FIH-mediated post-translational modification through asparaginyl hydroxylation of eukaryotic proteins impacts regulation of protein-protein interaction. We have identified the FIH recognition motif in 11 Legionella pneumophila translocated effectors, YopM of Yersinia, IpaH4.5 of Shigella and an ankyrin protein of Rickettsia. Mass spectrometry analyses of the AnkB and AnkH effectors of L. pneumophila confirm their asparaginyl hydroxylation. Consistent with localization of the AnkB effector to the Legionella-containing vacuole (LCV) membrane and its modification by FIH, our data show that FIH and its two interacting proteins, Mint3 and MT1-MMP are acquired by the LCV in a Dot/Icm type IV secretion-dependent manner. Chemical inhibition or RNAi-mediated knockdown of FIH promotes LCV-lysosomes fusion, diminishes decoration of the LCV with polyubiquitinated proteins, and abolishes intra-vacuolar replication of L. pneumophila. These data show acquisition of the host FIH by a pathogen-containing vacuole and that asparaginyl-hydroxylation of translocated effectors is indispensable for their function.

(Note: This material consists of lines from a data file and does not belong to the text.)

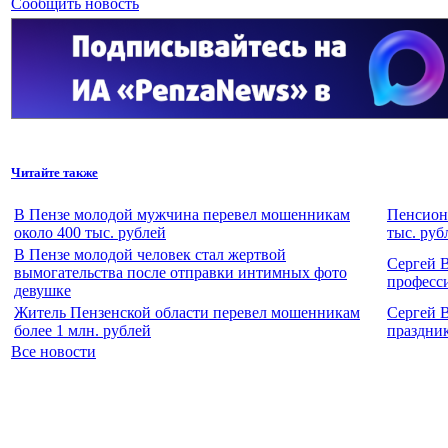
Сообщить новость
Читайте также
В Пензе молодой мужчина перевел мошенникам
Пенсионе
около 400 тыс. рублей
тыс. руб
В Пензе молодой человек стал жертвой
Сергей 
вымогательства после отправки интимных фото
професс
девушке
Житель Пензенской области перевел мошенникам
Сергей 
более 1 млн. рублей
праздни
Все новости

Divergent evolution of Di-lysine ER retention vs. farnesylation motif-mediated anchoring of the AnkB virulence effector to the Legionella -containing vacuolar membrane

Within macrophages and amoeba, the Legionella-containing vacuole (LCV) membrane is derived from the ER. The bona fide F-box AnkB effector protein of L. pneumophila strain AA100/130b is anchored to the cytosolic side of the LCV membrane through host-mediated farnesylation of its C-terminal eukaryotic “CaaX” motif. Here we show that the AnkB homologue of the Paris strain has a frame shift mutation that led to a loss of the CaaX motif and a concurrent generation of a unique C-terminal KNKYAP motif, which resembles the eukaryotic di-lysine ER-retention motif (KxKxx). Our phylogenetic analyses indicate that environmental isolates of L. pneumophila have a potential positive selection for the ER-retention KNKYAP motif. The AnkB-Paris effector is localized to the LCV membrane most likely through the ER-retention motif. Its ectopic expression in HEK293T cells localizes it to the perinuclear ER region and it trans-rescues the ankB mutant of strain AA100/130b in intra-vacuolar replication. The di-lysine ER retention motif of AnkB-Paris is indispensable for function; most likely as an ER retention motif that enables anchoring to the ER-derived LCV membrane. Our findings show divergent evolution of the ankB allele in exploiting either host farnesylation or the ER retention motif to be anchored into the LCV membrane.